To do so properly, I must first speak about what it was when I was a kid, though those years seem almost too far away now to even understand. To go forward, sometimes, we must first go back.

Friday was for football games (American football, as true football is what we call soccer, but for brevity sake I’m going to call football in this essay, unfortunately), this was a fact indisputable. I hate football, I’ve always hated watching football. This never mattered. We watched football because it was a Friday, and football happened on Fridays, and in a small town like Helena, Montana, not many things happened on Fridays, or ever, and so when something did, we all went. All of us. Band kids, theater kids, jocks, nerds, stoners, cheerleaders, math-aletes, it didn’t matter, we all bundled up and bounced on the aluminum bleachers and screamed into those Friday night lights like the game actually mattered, like something bigger that we couldn’t put our finger on, depended on the outcome.

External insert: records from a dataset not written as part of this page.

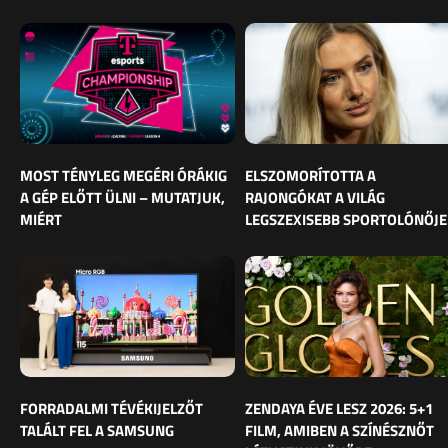
MOST TÉNYLEG MEGÉRI ÓRÁKIG
ELSZOMORÍTOTTA A
A GÉP ELŐTT ÜLNI – MUTATJUK,
RAJONGÓKAT A VILÁG
MIÉRT
LEGSZEXISEBB SPORTOLÓNŐJE
FORRADALMI TÉVÉKIJELZŐT
ZENDAYA ÉVE LESZ 2026: 5+1
TALÁLT FEL A SAMSUNG
FILM, AMIBEN A SZÍNÉSZNŐT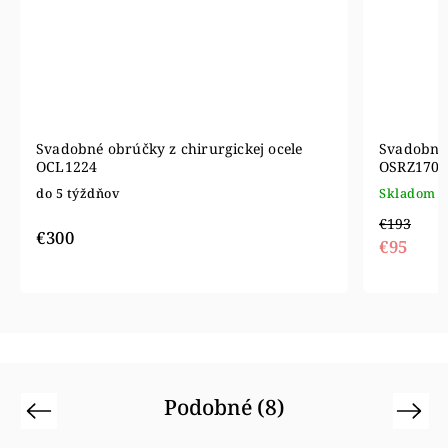
Svadobné obrúčky z chirurgickej ocele
Svadobné 
OCL1224
OSRZ1700
do 5 týždňov
Skladom
€193
€300
€95
Podobné (8)
Previous
Next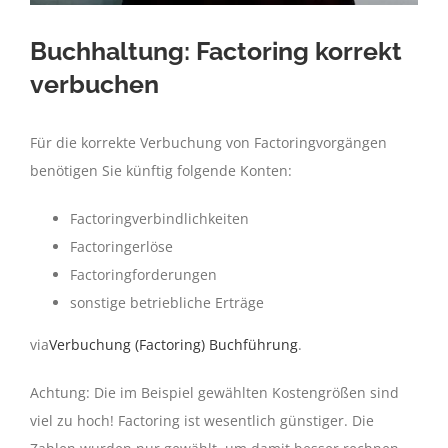
Buchhaltung: Factoring korrekt
verbuchen
Für die korrekte Verbuchung von Factoringvorgängen
benötigen Sie künftig folgende Konten:
Factoringverbindlichkeiten
Factoringerlöse
Factoringforderungen
sonstige betriebliche Erträge
via
Verbuchung (Factoring) Buchführung
.
Achtung: Die im Beispiel gewählten Kostengrößen sind
viel zu hoch! Factoring ist wesentlich günstiger. Die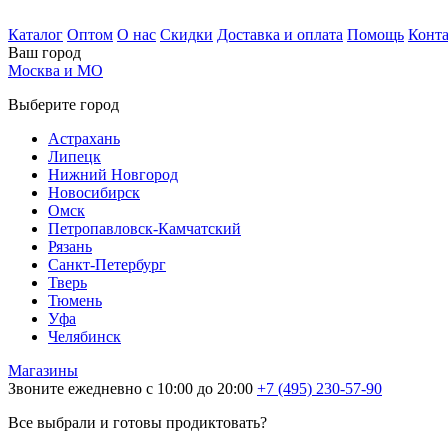
Каталог
Оптом
О нас
Скидки
Доставка и оплата
Помощь
Конт
Ваш город
Москва и МО
Выберите город
Астрахань
Липецк
Нижний Новгород
Новосибирск
Омск
Петропавловск-Камчатский
Рязань
Санкт-Петербург
Тверь
Тюмень
Уфа
Челябинск
Магазины
Звоните ежедневно с 10:00 до 20:00
+7 (495) 230-57-90
Все выбрали и готовы продиктовать?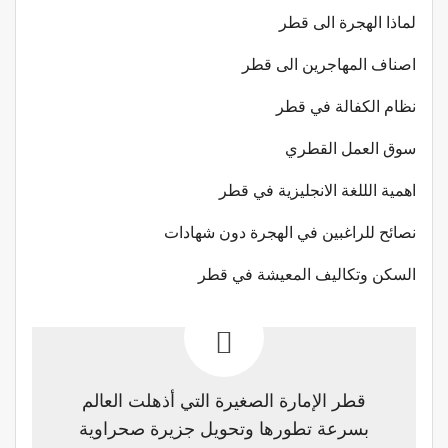
لماذا الهجرة الى قطر
اصناف المهاجرين الى قطر
نظام الكفالة في قطر
سوق العمل القطري
اهمية الللغة الانجليزية في قطر
نصائح للراغبين في الهجرة دون شهادات
السكن وتكاليف المعيشة في قطر
قطر الإمارة الصغيرة التي أذهلت العالم
بسرعة تطورها وتحويل جزيرة صحراوية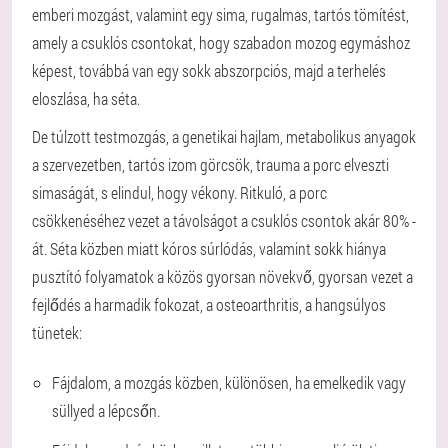
emberi mozgást, valamint egy sima, rugalmas, tartós tömítést,
amely a csuklós csontokat, hogy szabadon mozog egymáshoz
képest, továbbá van egy sokk abszorpciós, majd a terhelés
eloszlása, ha séta.
De túlzott testmozgás, a genetikai hajlam, metabolikus anyagok
a szervezetben, tartós izom görcsök, trauma a porc elveszti
simaságát, s elindul, hogy vékony. Ritkuló, a porc
csökkenéséhez vezet a távolságot a csuklós csontok akár 80% -
át. Séta közben miatt kóros súrlódás, valamint sokk hiánya
pusztító folyamatok a közös gyorsan növekvő, gyorsan vezet a
fejlődés a harmadik fokozat, a osteoarthritis, a hangsúlyos
tünetek:
Fájdalom, a mozgás közben, különösen, ha emelkedik vagy
süllyed a lépcsőn.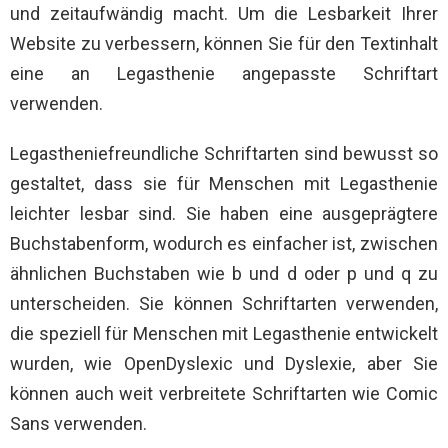
und zeitaufwändig macht. Um die Lesbarkeit Ihrer
Website zu verbessern, können Sie für den Textinhalt
eine an Legasthenie angepasste Schriftart
verwenden.
Legastheniefreundliche Schriftarten sind bewusst so
gestaltet, dass sie für Menschen mit Legasthenie
leichter lesbar sind. Sie haben eine ausgeprägtere
Buchstabenform, wodurch es einfacher ist, zwischen
ähnlichen Buchstaben wie b und d oder p und q zu
unterscheiden. Sie können Schriftarten verwenden,
die speziell für Menschen mit Legasthenie entwickelt
wurden, wie OpenDyslexic und Dyslexie, aber Sie
können auch weit verbreitete Schriftarten wie Comic
Sans verwenden.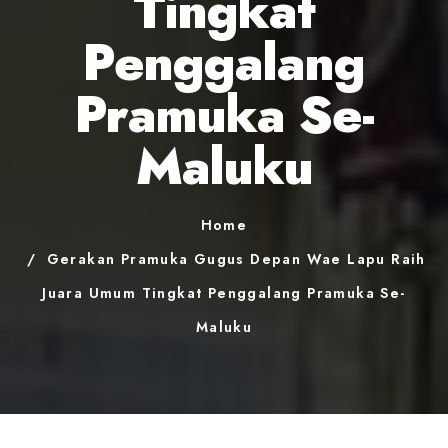
Tingkat
Penggalang
Pramuka Se-
Maluku
Home
Gerakan Pramuka Gugus Depan Wae Lapu Raih
Juara Umum Tingkat Penggalang Pramuka Se-
Maluku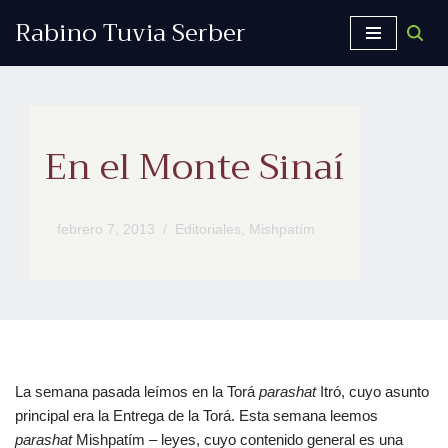
Rabino Tuvia Serber
Saltar
al
contenido
En el Monte Sinaí
febrero 7, 2013
Editoriales
,
Mishpatím
La semana pasada leímos en la Torá
parashat
Itró, cuyo asunto
principal era la Entrega de la Torá. Esta semana leemos
parashat
Mishpatím – leyes, cuyo contenido general es una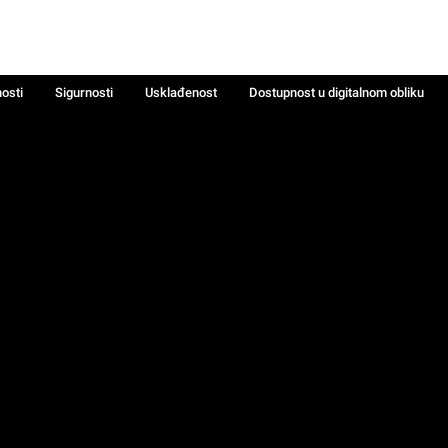
nosti
Sigurnosti
Usklađenost
Dostupnost u digitalnom obliku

There were basketball games too, soccer games, random open-mic nights at little coffee shops, concerts for the Ska bands of our friends that were mostly terrible and held in ramshackle back-rooms of local bagel joints, and I’ll be damned if there weren’t high school dances.

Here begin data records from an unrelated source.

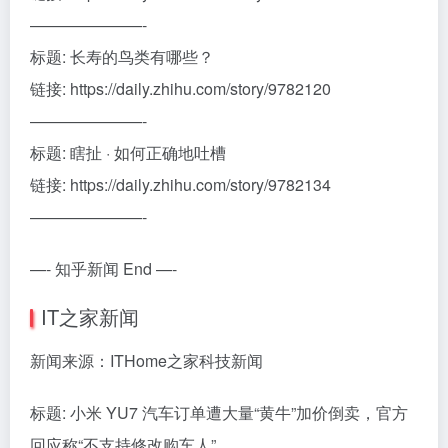
———————-
标题: 长寿的鸟类有哪些？
链接: https://daily.zhihu.com/story/9782120
———————-
标题: 瞎扯 · 如何正确地吐槽
链接: https://daily.zhihu.com/story/9782134
———————-
—- 知乎新闻 End —-
IT之家新闻
新闻来源：ITHome之家科技新闻
标题: 小米 YU7 汽车订单遭大量“黄牛”加价倒卖，官方
回应称“不支持修改购车人”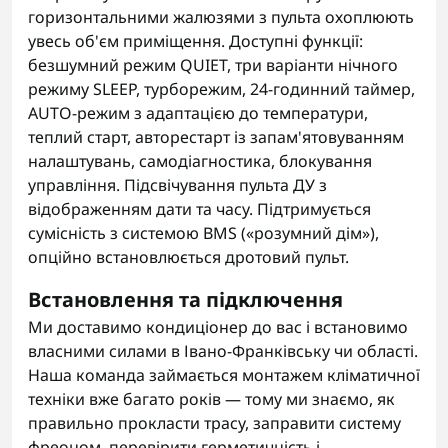
горизонтальними жалюзями з пульта охоплюють
увесь об'єм приміщення. Доступні функції:
безшумний режим QUIET, три варіанти нічного
режиму SLEEP, турборежим, 24-годинний таймер,
AUTO-режим з адаптацією до температури,
теплий старт, авторестарт із запам'ятовуванням
налаштувань, самодіагностика, блокування
управління. Підсвічування пульта ДУ з
відображенням дати та часу. Підтримується
сумісність з системою BMS («розумний дім»),
опційно встановлюється дротовий пульт.
Встановлення та підключення
Ми доставимо кондиціонер до вас і встановимо
власними силами в Івано-Франківську чи області.
Наша команда займається монтажем кліматичної
техніки вже багато років — тому ми знаємо, як
правильно прокласти трасу, заправити систему
фреоном, перевірити герметичність і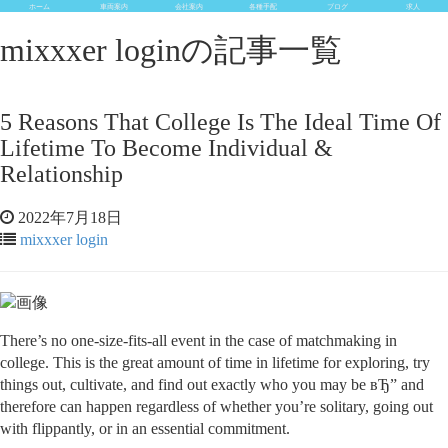
ホーム
車両案内
会社案内
各種手配
ブログ
求人
mixxxer loginの記事一覧
5 Reasons That College Is The Ideal Time Of
Lifetime To Become Individual &
Relationship
2022年7月18日
mixxxer login
There’s no one-size-fits-all event in the case of matchmaking in
college. This is the great amount of time in lifetime for exploring, try
things out, cultivate, and find out exactly who you may be вЂ” and
therefore can happen regardless of whether you’re solitary, going out
with flippantly, or in an essential commitment.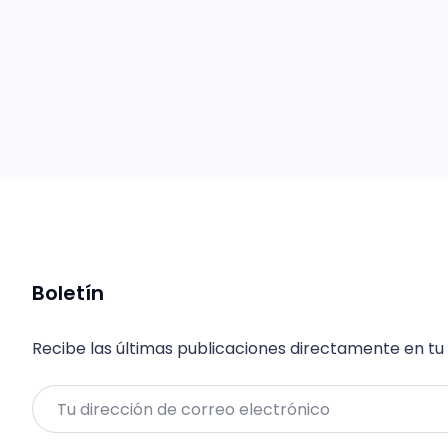
Boletín
Recibe las últimas publicaciones directamente en tu
Email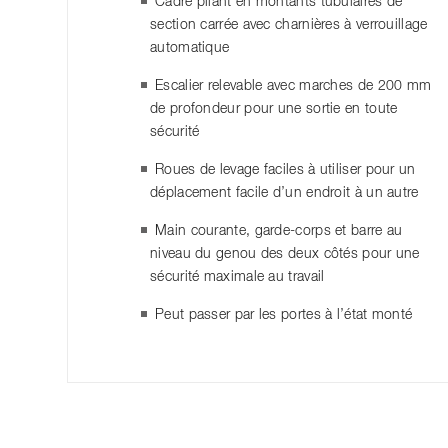
Cadre pliant en montants tubulaires de
section carrée avec charnières à verrouillage
automatique
Escalier relevable avec marches de 200 mm
de profondeur pour une sortie en toute
sécurité
Roues de levage faciles à utiliser pour un
déplacement facile d’un endroit à un autre
Main courante, garde-corps et barre au
niveau du genou des deux côtés pour une
sécurité maximale au travail
Peut passer par les portes à l’état monté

Oh the dances. Homecoming, to MORP (prom backwards you see, the ladies “got” to ask the fellas), to Winter Formal, the the big kahuna…PROM. Everyone went to the dances. Ok, maybe not everyone, but that sweaty gymnasium with that middle-aged DJ pumping out everything from Nelly to the Eagle’s slow dance classic Desperado, was absolutely packed. I know they had the clichè punch bowl table, but hell if I ever stopped dancing long enough to see it. We all went, because it was something, it was something, finally, to do. This was the way of things, and it extended from the great heights of Prom to the more subdued release of movies like Twister in the theaters, the ‘what’ never mattering, as long as it was something we could all do, something to stave off the boredom that settled into all the gaps between these rare, these cherished marquee events.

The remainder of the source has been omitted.